◆ RECORDS FOR PROCESSING ◆
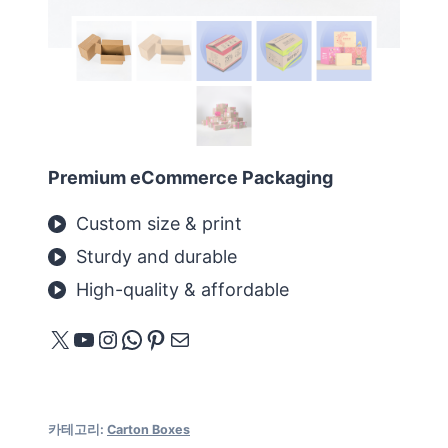
Premium eCommerce Packaging
Custom size & print
Sturdy and durable
High-quality & affordable
X
YouTube
Instagram
WhatsApp
Pinterest
메일
카테고리:
Carton Boxes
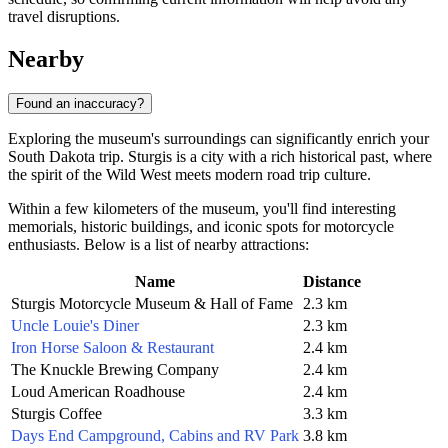
travel disruptions.
Nearby
Found an inaccuracy?
Exploring the museum's surroundings can significantly enrich your
South Dakota trip. Sturgis is a city with a rich historical past, where
the spirit of the Wild West meets modern road trip culture.
Within a few kilometers of the museum, you'll find interesting
memorials, historic buildings, and iconic spots for motorcycle
enthusiasts. Below is a list of nearby attractions:
Name
Distance
Sturgis Motorcycle Museum & Hall of Fame
2.3 km
Uncle Louie's Diner
2.3 km
Iron Horse Saloon & Restaurant
2.4 km
The Knuckle Brewing Company
2.4 km
Loud American Roadhouse
2.4 km
Sturgis Coffee
3.3 km
Days End Campground, Cabins and RV Park
3.8 km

◆ TO DO ◆
Exact duplicates of all the entries are required, and no image may appear in them.

◆ TASK ANSWER ◆
Premium eCommerce Packaging
Custom size & print
Sturdy and durable
High-quality & affordable
X
YouTube
Instagram
WhatsApp
Pinterest
메일
카테고리:
Carton Boxes
travel disruptions.
Nearby
Found an inaccuracy?
Exploring the museum's surroundings can significantly enrich your
South Dakota trip. Sturgis is a city with a rich historical past, where
the spirit of the Wild West meets modern road trip culture.
Within a few kilometers of the museum, you'll find interesting
memorials, historic buildings, and iconic spots for motorcycle
enthusiasts. Below is a list of nearby attractions:
Name
Distance
Sturgis Motorcycle Museum & Hall of Fame
2.3 km
Uncle Louie's Diner
2.3 km
Iron Horse Saloon & Restaurant
2.4 km
The Knuckle Brewing Company
2.4 km
Loud American Roadhouse
2.4 km
Sturgis Coffee
3.3 km
Days End Campground, Cabins and RV Park
3.8 km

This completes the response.